Lundqvist stopped Rene Bourque on three straight shots from in tight less than a minute after the opening faceoff. He had to handle a Canadiens team energized by the desperation of needing to tie this series with its own world-class goalie, Carey Price, out for the series with an injured leg.
Meanwhile, Tokarski waited for that first shot, alone with his thoughts as his teammates did everything in their power to give the rookie goalie an early lead.
Lundqvist was making that difficult with five saves in the first three minutes of the game. He was being a superstar.
Eventually, at some point, Tokarski knew it would be his turn.
When it finally came, when Martin St. Louis found himself all alone in front of the net at 4:22 of the first period, Tokarski was a superstar for a brief moment in time.
The 21,273 fans in Bell Centre were waiting for that save all day, ever since Canadiens coach Michel Therrien announced following the morning skate that Price would be lost for the series. The cheer Tokarski got for making that one save was a rousing ovation of relief, one that said maybe this kid with no experience and the winning pedigree can do this after all.
The fans in this city have seen goalies come out of nowhere to do great things in the playoffs before, and there may have been a sense that Tokarski could be the latest in a long line of spring breakouts.
When the Canadiens took the lead at 6:14 on what was essentially a lucky bounce, with Lundqvist attempting to whack the puck out of harm's way and instead knocking it off Max Pacioretty and into his net, that relief turned into euphoria.
It lasted 17 seconds.
The very next shot Tokarski saw wound up behind him on an equally lucky bounce when defenseman Ryan McDonagh's shot from the point deflected off Canadiens defenseman Josh Gorges, off the goal post to Tokarski's right and into the net.
That euphoria turned back to nervous energy in the building, and Tokarski had to do everything in his power not to allow the next goal.

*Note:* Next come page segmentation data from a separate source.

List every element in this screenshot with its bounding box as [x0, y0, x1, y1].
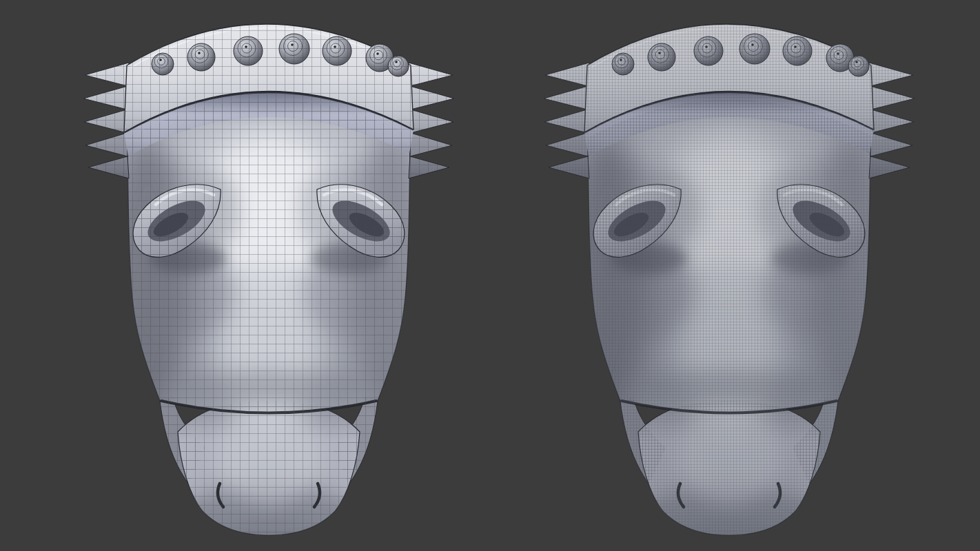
- coarse-wireframe-overlay: [83, 24, 454, 535]
- fine-wireframe-overlay: [544, 24, 915, 535]
- viewport-background: [0, 0, 980, 551]
- wireframe-head-low-subdivision: [61, 3, 481, 548]
- wireframe-head-high-subdivision: [521, 3, 941, 548]
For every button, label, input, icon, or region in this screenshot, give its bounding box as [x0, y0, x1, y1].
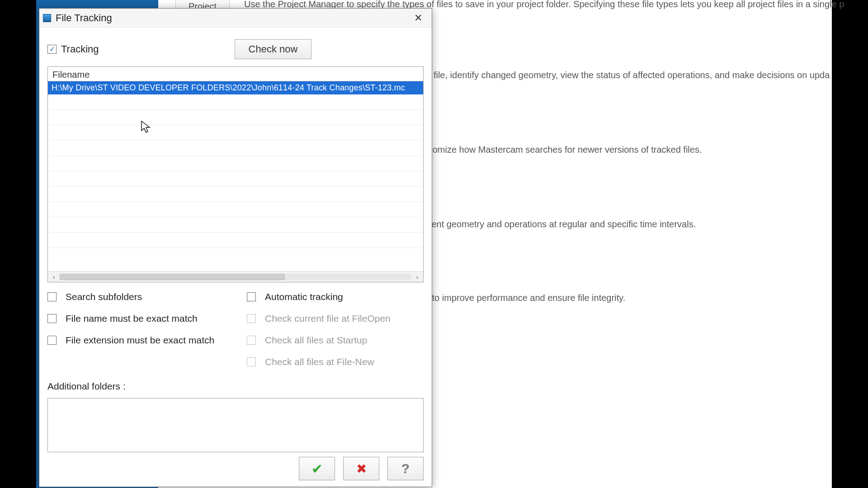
scroll-track[interactable] [60, 274, 411, 280]
close-icon: ✕ [414, 12, 422, 24]
scroll-right-icon[interactable]: › [413, 273, 421, 281]
file-tracking-dialog: File Tracking ✕ Tracking Check now Filen… [39, 8, 432, 487]
check-fileopen-label: Check current file at FileOpen [265, 313, 391, 324]
fileext-exact-label: File extension must be exact match [66, 335, 214, 346]
close-button[interactable]: ✕ [408, 10, 428, 26]
tracking-checkbox[interactable] [47, 45, 57, 54]
help-icon [401, 461, 410, 476]
background-text-line4: urrent geometry and operations at regula… [420, 219, 696, 230]
x-icon [356, 461, 367, 476]
background-text-line3: ustomize how Mastercam searches for newe… [420, 145, 702, 155]
check-icon [311, 461, 323, 477]
filename-exact-checkbox[interactable] [47, 314, 57, 323]
letterbox-left [0, 0, 36, 488]
check-filenew-checkbox [247, 357, 256, 366]
check-filenew-label: Check all files at File-New [265, 357, 374, 367]
file-list-row-selected[interactable]: H:\My Drive\ST VIDEO DEVELOPER FOLDERS\2… [48, 81, 423, 94]
cancel-button[interactable] [343, 457, 379, 480]
scroll-left-icon[interactable]: ‹ [50, 273, 58, 281]
file-list[interactable]: Filename H:\My Drive\ST VIDEO DEVELOPER … [47, 66, 424, 282]
background-text-line2: art file, identify changed geometry, vie… [420, 70, 830, 80]
scroll-thumb[interactable] [60, 274, 285, 280]
app-icon [43, 14, 51, 22]
ok-button[interactable] [299, 457, 335, 480]
letterbox-right [832, 0, 868, 488]
file-list-hscrollbar[interactable]: ‹ › [48, 271, 423, 282]
search-subfolders-label: Search subfolders [66, 291, 142, 302]
help-button[interactable] [387, 457, 424, 480]
filename-exact-label: File name must be exact match [66, 313, 198, 324]
tracking-label: Tracking [61, 43, 99, 55]
background-text-line5: ile to improve performance and ensure fi… [420, 293, 625, 303]
check-now-button[interactable]: Check now [235, 39, 312, 59]
file-list-header-filename[interactable]: Filename [48, 67, 423, 81]
fileext-exact-checkbox[interactable] [47, 336, 57, 345]
dialog-titlebar[interactable]: File Tracking ✕ [39, 9, 432, 28]
check-fileopen-checkbox [247, 314, 256, 323]
search-subfolders-checkbox[interactable] [47, 292, 57, 301]
automatic-tracking-checkbox[interactable] [247, 292, 256, 301]
automatic-tracking-label: Automatic tracking [265, 291, 343, 302]
additional-folders-textarea[interactable] [47, 398, 424, 452]
additional-folders-label: Additional folders : [47, 381, 424, 392]
file-list-body[interactable]: H:\My Drive\ST VIDEO DEVELOPER FOLDERS\2… [48, 81, 423, 271]
dialog-title: File Tracking [56, 12, 408, 24]
check-startup-label: Check all files at Startup [265, 335, 367, 346]
check-startup-checkbox [247, 336, 256, 345]
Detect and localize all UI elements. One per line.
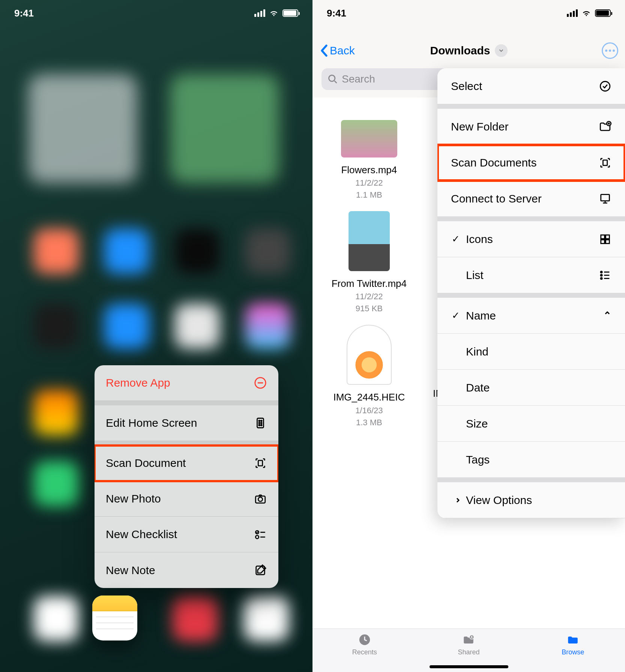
file-thumbnail — [347, 325, 392, 385]
popover-label: List — [466, 269, 484, 282]
popover-sort-size[interactable]: Size — [437, 406, 625, 442]
svg-point-31 — [601, 271, 602, 273]
svg-point-35 — [601, 278, 602, 279]
svg-rect-30 — [605, 240, 609, 243]
svg-point-19 — [600, 81, 610, 91]
popover-sort-kind[interactable]: Kind — [437, 334, 625, 370]
menu-new-checklist[interactable]: New Checklist — [95, 517, 278, 552]
popover-view-options[interactable]: ⌃View Options — [437, 482, 625, 518]
camera-icon — [254, 492, 267, 506]
checkmark-placeholder — [451, 269, 461, 281]
menu-scan-document[interactable]: Scan Document — [95, 446, 278, 481]
scan-document-icon — [599, 156, 611, 169]
file-size: 1.1 MB — [356, 190, 382, 200]
popover-label: View Options — [466, 494, 532, 507]
file-date: 1/16/23 — [355, 406, 383, 416]
popover-label-wrap: List — [451, 269, 484, 282]
svg-line-18 — [335, 81, 337, 83]
home-indicator[interactable] — [430, 665, 508, 668]
tab-shared[interactable]: Shared — [446, 633, 491, 656]
select-circle-icon — [599, 80, 611, 93]
menu-label: New Photo — [106, 492, 161, 505]
menu-separator — [95, 401, 278, 405]
popover-label: Date — [466, 381, 490, 394]
file-item[interactable]: IMG_2445.HEIC 1/16/23 1.3 MB — [319, 321, 419, 435]
notes-app-icon[interactable] — [92, 596, 137, 640]
shared-folder-icon — [462, 633, 475, 646]
compose-icon — [254, 564, 267, 577]
svg-point-39 — [471, 636, 473, 637]
popover-new-folder[interactable]: New Folder — [437, 109, 625, 145]
popover-scan-documents[interactable]: Scan Documents — [437, 145, 625, 181]
menu-label: Remove App — [106, 376, 170, 389]
svg-point-33 — [601, 274, 602, 276]
popover-label: Size — [466, 417, 488, 430]
new-folder-icon — [599, 120, 611, 133]
tab-browse[interactable]: Browse — [550, 633, 595, 656]
back-button[interactable]: Back — [320, 44, 355, 57]
popover-select[interactable]: Select — [437, 68, 625, 104]
menu-separator — [95, 441, 278, 446]
chevron-down-icon — [495, 44, 508, 57]
file-date: 11/2/22 — [355, 292, 383, 302]
popover-sort-tags[interactable]: Tags — [437, 442, 625, 478]
menu-new-note[interactable]: New Note — [95, 552, 278, 588]
wifi-icon — [269, 7, 279, 20]
file-item[interactable]: Flowers.mp4 11/2/22 1.1 MB — [319, 105, 419, 207]
server-icon — [599, 192, 611, 205]
nav-title[interactable]: Downloads — [430, 44, 507, 57]
svg-point-14 — [255, 536, 259, 539]
tab-recents[interactable]: Recents — [342, 633, 387, 656]
popover-view-list[interactable]: List — [437, 257, 625, 293]
popover-label-wrap: Date — [451, 381, 490, 394]
popover-label-wrap: Tags — [451, 453, 490, 466]
tab-label: Browse — [562, 648, 584, 656]
back-label: Back — [330, 44, 355, 57]
file-date: 11/2/22 — [355, 178, 383, 188]
cellular-signal-icon — [567, 9, 578, 17]
svg-point-4 — [261, 420, 262, 422]
list-icon — [599, 269, 611, 282]
scan-document-icon — [254, 456, 267, 470]
file-thumbnail — [341, 120, 397, 158]
grid-icon — [599, 233, 611, 246]
popover-label-wrap: ✓Icons — [451, 233, 493, 246]
popover-label: Name — [466, 309, 496, 322]
popover-sort-name[interactable]: ✓Name ⌃ — [437, 298, 625, 334]
status-time: 9:41 — [327, 8, 346, 19]
tab-label: Shared — [458, 648, 479, 656]
minus-circle-icon — [254, 376, 267, 390]
file-item[interactable]: From Twitter.mp4 11/2/22 915 KB — [319, 207, 419, 321]
menu-remove-app[interactable]: Remove App — [95, 365, 278, 401]
wifi-icon — [581, 7, 591, 20]
svg-point-8 — [261, 424, 262, 426]
svg-point-3 — [259, 420, 260, 422]
tab-bar: Recents Shared Browse — [312, 628, 625, 672]
svg-rect-29 — [601, 240, 605, 243]
popover-label: New Folder — [451, 120, 508, 133]
svg-point-6 — [261, 423, 262, 424]
checkmark-icon: ✓ — [451, 310, 461, 321]
apps-grid-icon — [254, 416, 267, 430]
status-bar: 9:41 — [312, 0, 625, 26]
menu-edit-home-screen[interactable]: Edit Home Screen — [95, 405, 278, 441]
nav-title-text: Downloads — [430, 44, 490, 57]
popover-label: Icons — [466, 233, 493, 246]
popover-label: Connect to Server — [451, 192, 542, 205]
notes-context-menu: Remove App Edit Home Screen Scan Documen… — [95, 365, 278, 588]
popover-label: Select — [451, 80, 482, 93]
popover-connect-server[interactable]: Connect to Server — [437, 181, 625, 217]
svg-point-17 — [329, 75, 335, 81]
menu-label: Edit Home Screen — [106, 417, 197, 429]
file-name: IMG_2445.HEIC — [333, 392, 405, 403]
svg-point-11 — [258, 497, 262, 501]
menu-new-photo[interactable]: New Photo — [95, 481, 278, 517]
more-options-button[interactable] — [602, 42, 618, 59]
checklist-icon — [254, 528, 267, 541]
popover-label: Scan Documents — [451, 156, 536, 169]
popover-view-icons[interactable]: ✓Icons — [437, 221, 625, 257]
popover-sort-date[interactable]: Date — [437, 370, 625, 406]
popover-label-wrap: Size — [451, 417, 488, 430]
status-time: 9:41 — [14, 8, 34, 19]
search-placeholder: Search — [342, 73, 375, 85]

Except Tokarski is not Lundqvist.
As the perennial all-star on the Rangers' side of the ice turned aside scoring chance after scoring chance, with Montreal outshooting New York 13-5 through 14 minutes of the first, Tokarski knew he couldn't flinch.
Then he did.
With a little more than a minute left in the first period, Rangers forward Chris Kreider, Public Enemy No. 1 in Montreal after he crashed into Price and knocked him out of the series, sent a cross-ice pass to Rick Nash.
Nash didn't get everything on his one-timer, but he didn't have to rip it. Shooters in the American Hockey League don't get shots off as quickly as Nash did, and Tokarski didn't get across his crease in time to make the save.
"I thought I played well, but I came up short with a few big saves," Tokarski said. "[Lundqvist] made a few more big saves, game-changers, than I did. That was the difference tonight."
That risks being the difference in this series, because there is no way Therrien can go back on his decision now.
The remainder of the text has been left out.